# ZNProjects

Software is beautiful again!

# AOC 2016 - Day 5

Problem statement on Advent of Code website.

Code for this post can be found on GitHub.

# Background

• On Day 1, we located Easter Bunny headquarters.
• On Day 2, we broke the code to use the bathroom in Easter Bunny HQ.
• On Day 3, we helped the EBs' design department by removing invalid triangles from the list.
• On Day 4, we figured out which rooms in the information kiosk are valid.

On Day 5, we will figure out how to get past security doors by calculating the code.

# Problem - Part 1

For Part 1, we are given two pieces of information.

1. The door ID
2. An increasing integer index, starting at `0`.

For each MD5 hash that starts with `00000` (five `0`'s), the 6th digit indicates the next character of the password. If we find eight hashes that start with five `0`'s, that provides the password.

# Solution - Part 1

My strategy to solve this problem was two-fold.

1. Write an MD5 algorithm in F#.
1. I outlined my solution for a functional MD5 algorithm in F# in a previous blog post.
2. Write a function to collect the required hashes and construct the final answer.

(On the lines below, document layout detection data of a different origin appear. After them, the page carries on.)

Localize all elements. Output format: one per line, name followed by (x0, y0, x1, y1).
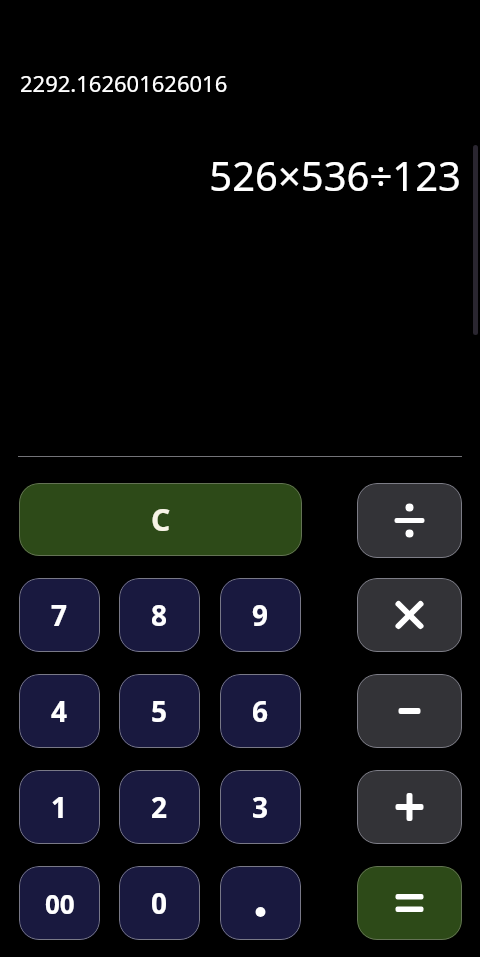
button[interactable]: Equals (357, 866, 462, 940)
staticText: 8 (151, 596, 168, 634)
button[interactable]: Add (357, 770, 462, 844)
staticText: 2292.162601626016 (20, 68, 228, 98)
button[interactable]: Multiply (357, 578, 462, 652)
staticText: 7 (51, 596, 68, 634)
button[interactable]: 9 (220, 578, 301, 652)
staticText: 6 (252, 692, 269, 730)
button[interactable]: Decimal point (220, 866, 301, 940)
staticText: 526×536÷123 (0, 148, 461, 202)
button[interactable]: Divide (357, 483, 462, 558)
button[interactable]: 4 (19, 674, 100, 748)
button[interactable]: 7 (19, 578, 100, 652)
button[interactable]: 6 (220, 674, 301, 748)
button[interactable]: 1 (19, 770, 100, 844)
staticText: C (151, 499, 171, 540)
button[interactable]: 00 (19, 866, 100, 940)
button[interactable]: 2 (119, 770, 200, 844)
button[interactable]: 8 (119, 578, 200, 652)
staticText: 4 (51, 692, 68, 730)
button[interactable]: 5 (119, 674, 200, 748)
staticText: 5 (151, 692, 168, 730)
staticText: 0 (151, 884, 168, 922)
staticText: 00 (45, 886, 75, 921)
button[interactable]: 0 (119, 866, 200, 940)
staticText: 9 (252, 596, 269, 634)
button[interactable]: 3 (220, 770, 301, 844)
staticText: 3 (252, 788, 269, 826)
button[interactable]: Subtract (357, 674, 462, 748)
staticText: 2 (151, 788, 168, 826)
staticText: 1 (51, 788, 68, 826)
button[interactable]: C (19, 483, 302, 556)
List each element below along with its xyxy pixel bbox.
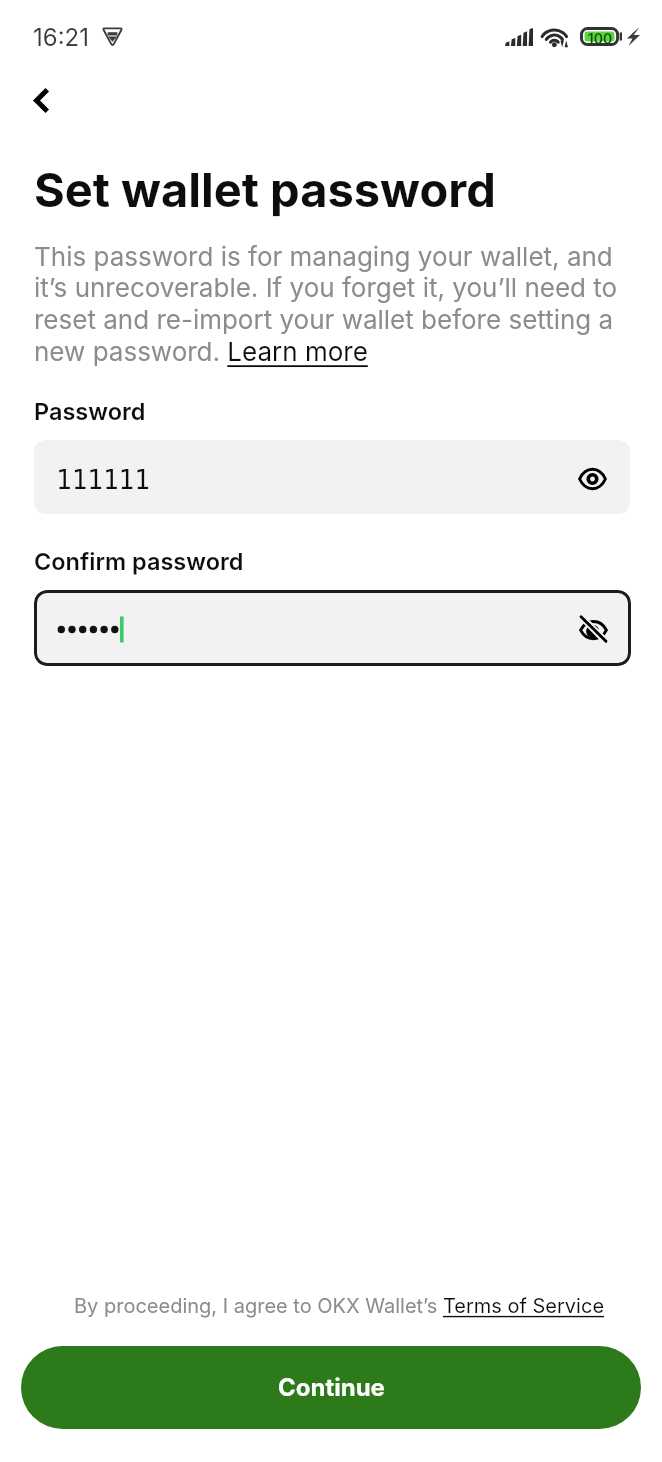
staticText: 111111 [56, 465, 150, 495]
staticText: Password [34, 397, 146, 425]
button[interactable]: Show password [570, 455, 614, 499]
button[interactable]: Hide password [571, 606, 615, 650]
staticText: 16:21 [33, 23, 89, 52]
button[interactable]: Continue [21, 1346, 641, 1429]
button[interactable]: Learn more [226, 340, 369, 368]
staticText: Confirm password [34, 547, 244, 575]
staticText: Set wallet password [34, 161, 496, 218]
button[interactable]: Hide password [34, 590, 631, 666]
button[interactable]: 111111 [34, 440, 630, 514]
staticText: 100 [581, 30, 619, 47]
button[interactable]: Terms of Service [442, 1294, 605, 1318]
staticText: Continue [278, 1373, 385, 1402]
staticText: This password is for managing your walle… [34, 241, 632, 368]
button[interactable]: Back [13, 71, 69, 127]
staticText: By proceeding, I agree to OKX Wallet’s T… [74, 1294, 605, 1318]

The vast majority of the functionality for this solution is in the MD5 algorithm, which I won't describe here again.

## Collection function

Once I had an MD5 algorithm, I used the `Seq` module and its library functions to collect the required hashes and calculate the door password.

The strategy for the function is simple.

1. Start by producing indices starting at `0`.
2. Map all the strings to hashes.
3. Remove all hashes that don't match the criteria (i.e. hashes that don't start with `00000`).
4. Once we have eight hashes, stop producing indices and get the final answer.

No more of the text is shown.